Headline

Gencatan senjata diharapkan mengakhiri perang yang sudah berlangsung 12 hari.

Fokus

Kehadiran PLTMG Luwuk mampu menghemat ratusan miliar rupiah dari pengurangan pembelian BBM.

UU MD3 Dinilai Meresahkan Publik

Nur Aivanni
04/5/2018 08:35
UU MD3 Dinilai Meresahkan Publik
Para pemohon hadir dalam sidang permohonan uji materi Undang- Undang No 17 Tahun 2014 tentang MPR, DPR, DPD, dan DPRD (UU MD3) di ruang sidang utama gedung Mahkamah Konstitusi (MK), Medan Merdeka Barat, Jakarta, kemarin.(MI/SUSANTO)

FREDRIK Radjawane menilai Undang-Undang Nomor 2 Tahun 2018 tentang MPR, DPR, DPD, dan DPRD (UU MD3) meresahkan publik. Pasalnya kewenangan yang ada di dalamnya tidak berperikemanusiaan dan berperikeadilan.

Oleh karena itu, menurutnya, UU MD3 perlu dilakukan revisi kembali oleh pembentuk UU baik pemerintah maupun DPR.

Hal itu sebagaimana yang dialami keluarganya saat menuntut keadilan atas tindakan yang dilakukan anggota DPRD Maluku Tengah Jimmy G Sitanala.

Dalam sidang, ia menceritakan kronologi bagaimana implementasi UU MD3 tersebut. Pukul 06.00 WIT pada 25 Maret 2018, tuturnya, keponakannya yang bekerja sebagai tukang ojek tertabrak oleh anggota DPRD Maluku Tengah di Desa Passo, Kota Ambon.

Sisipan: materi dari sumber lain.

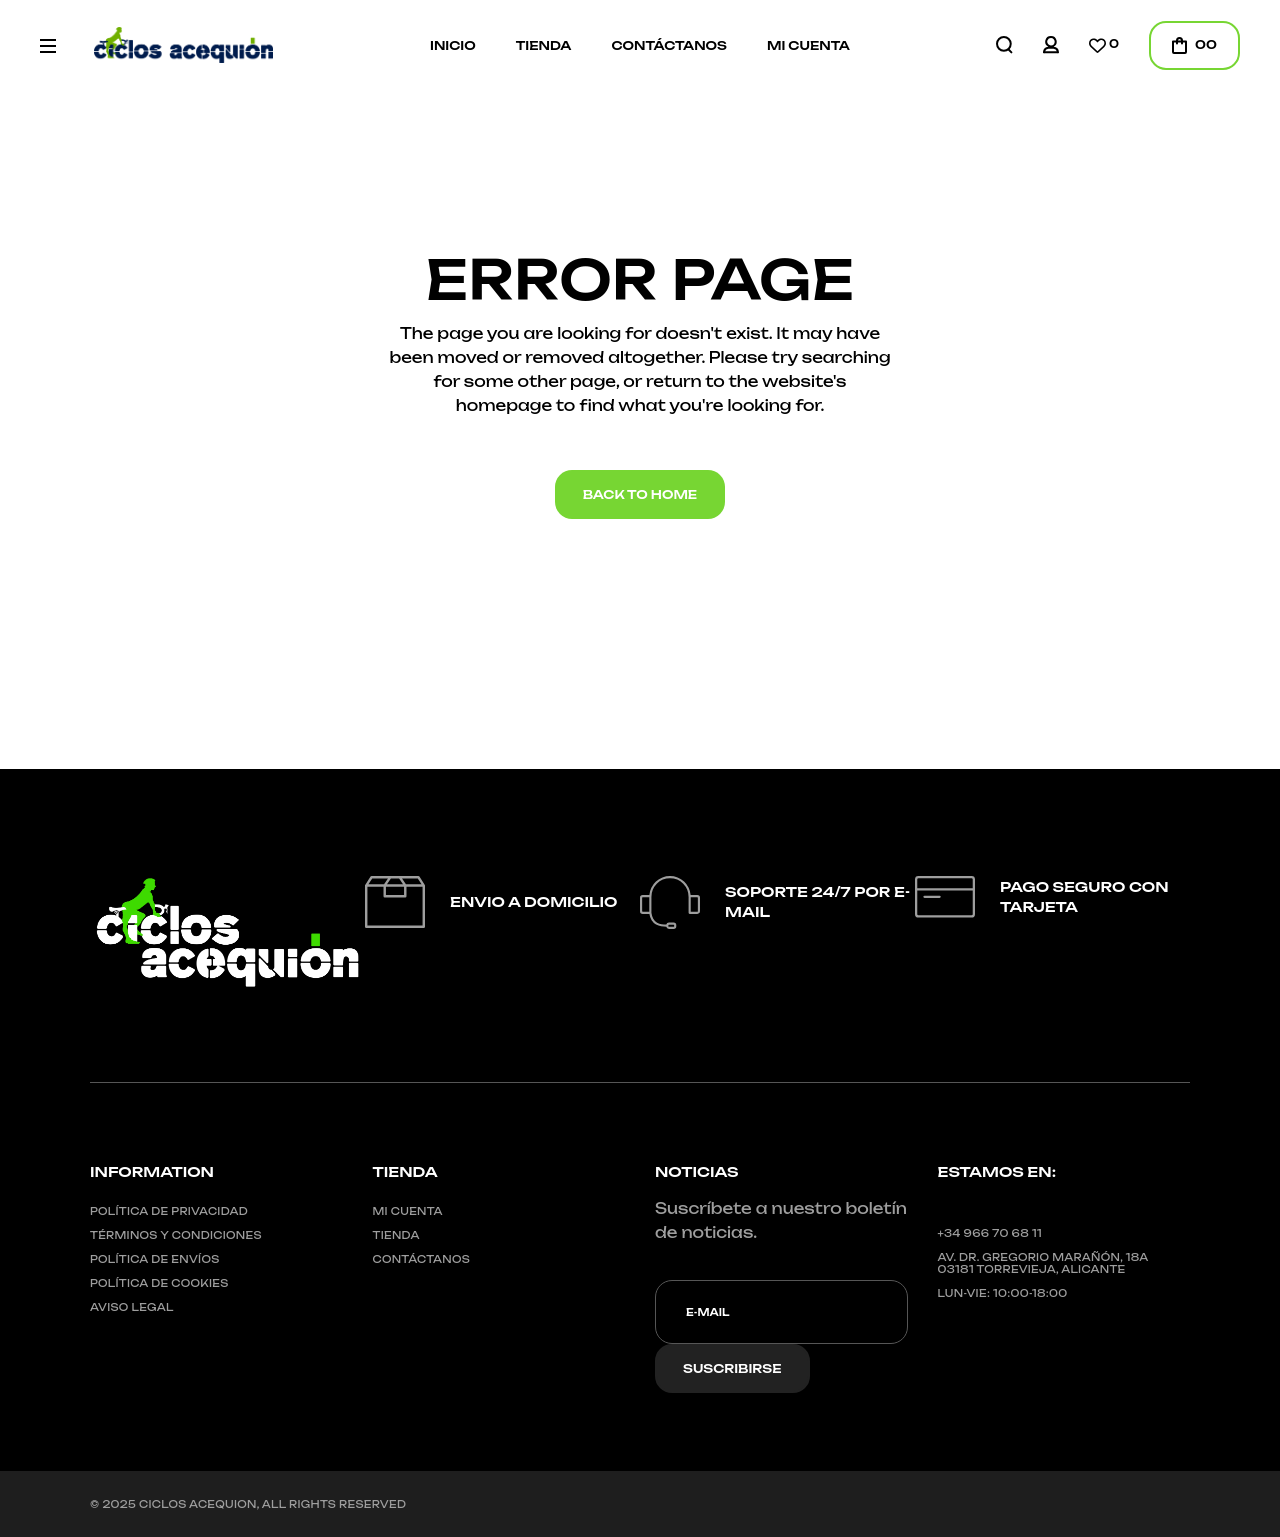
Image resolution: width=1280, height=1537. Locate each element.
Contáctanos (422, 1259)
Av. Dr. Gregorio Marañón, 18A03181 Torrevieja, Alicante (1043, 1263)
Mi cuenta (408, 1211)
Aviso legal (132, 1307)
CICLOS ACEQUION (198, 1504)
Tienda (396, 1235)
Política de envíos (155, 1259)
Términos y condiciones (176, 1235)
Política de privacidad (169, 1211)
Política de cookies (159, 1283)
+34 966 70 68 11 (990, 1233)
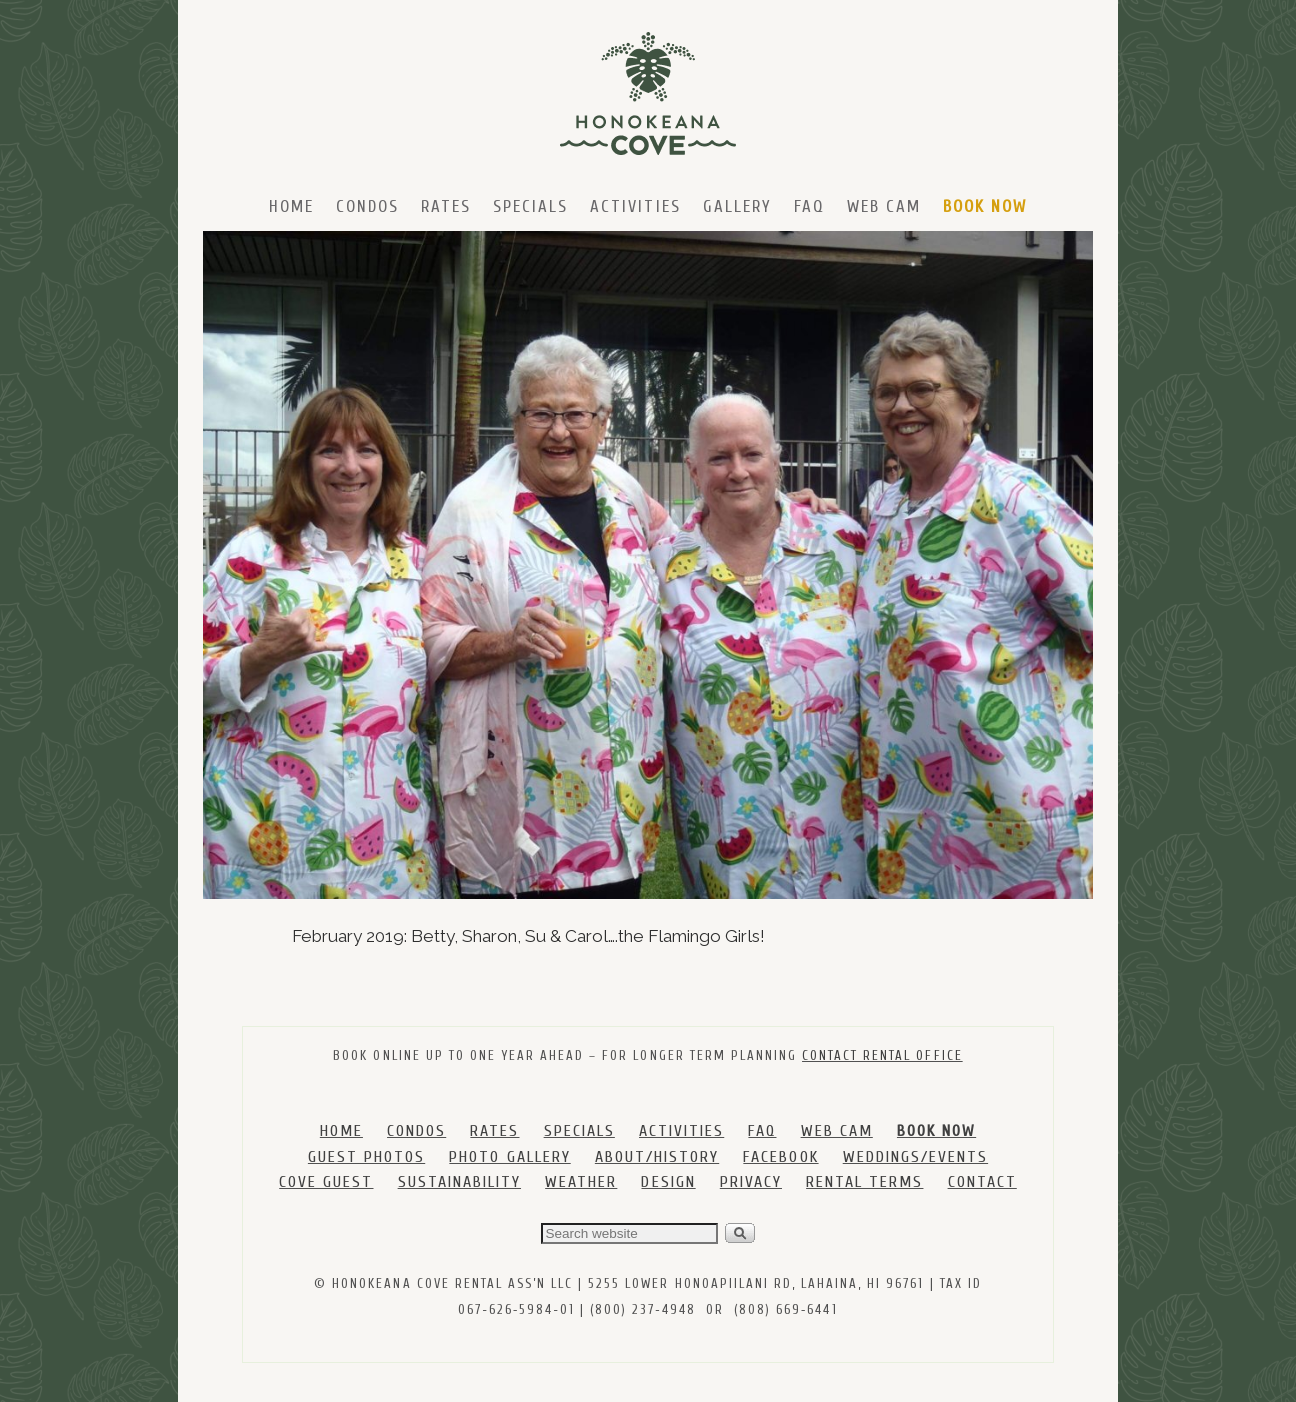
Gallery (737, 206)
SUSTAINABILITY (459, 1182)
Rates (446, 206)
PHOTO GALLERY (509, 1157)
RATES (494, 1131)
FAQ (809, 206)
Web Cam (884, 206)
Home (291, 206)
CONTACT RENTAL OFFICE (882, 1055)
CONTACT (982, 1182)
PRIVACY (751, 1182)
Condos (367, 206)
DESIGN (668, 1182)
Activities (635, 206)
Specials (530, 206)
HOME (341, 1131)
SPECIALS (579, 1131)
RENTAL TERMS (864, 1182)
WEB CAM (837, 1131)
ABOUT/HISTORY (657, 1157)
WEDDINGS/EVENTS (915, 1157)
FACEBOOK (780, 1157)
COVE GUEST (326, 1182)
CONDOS (416, 1131)
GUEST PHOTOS (366, 1157)
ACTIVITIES (681, 1131)
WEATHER (581, 1182)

Ia kemudian mengurus jenazah keponakannya yang sudah dianggap seperti anaknya sendiri di kampung halamannya di Pulau Haruku. Setelah itu, ia kembali ke Ambon untuk menanyakan kelanjutan perkara penabrakan keponakannya di Polres Ambon.

"Di situ saya menanyakan, bagaimana kelanjutan perkara terhadap penabrakan anak saya ini, Pak?" kata Fredrik yang mencoba mengingat kejadiannya saat bersaksi dalam sidang uji materi UU MD3, di Gedung Mahkamah Konstitusi, Jakarta, kemarin.

Ia mengaku memang polisi saat itu memeriksa anggota dewan tersebut. Sayangnya, legislator tersebut tidak ditahan dengan alasan belum ada izin dari gubernur setempat sebagaimana diatur dalam UU MD3.

"Apa itu Undang-Undang MD3? Ini orang sudah meninggal, saya ini masyarakat awam, Pak. Saya kurang mengerti tentang UU MD3 ini, Pak" kata Fredrik saat itu kepada polisi.

Ia dijanjikan bahwa izin gubernur tersebut akan keluar dalam waktu tiga hari. Namun, hingga 20 hari izin tersebut pun tak kunjung keluar. Izin baru keluar pada 15 April. "Sekitar 20 hari. Dia tidak ditahan makanya kita dari pihak korban ini merasa kesal. Kita merasa resah tentang UU MD3 ini," jelasnya.

Menangis

Sebab tak kuasa mengingat kejadian yang dialami keponakannya, sembari menangis, Fredrik memohon kepada majelis hakim agar putusannya nanti bisa ditindaklanjuti dengan revisi terhadap UU MD3 tersebut. "Pak Hakim Yang Mulia, saya mohon semoga kejadian ini biarlah berakhir pada saya, Pak. Jangan lagi berlaku kepada masyarakat yang lain lagi," mohonnya dengan agak terisak.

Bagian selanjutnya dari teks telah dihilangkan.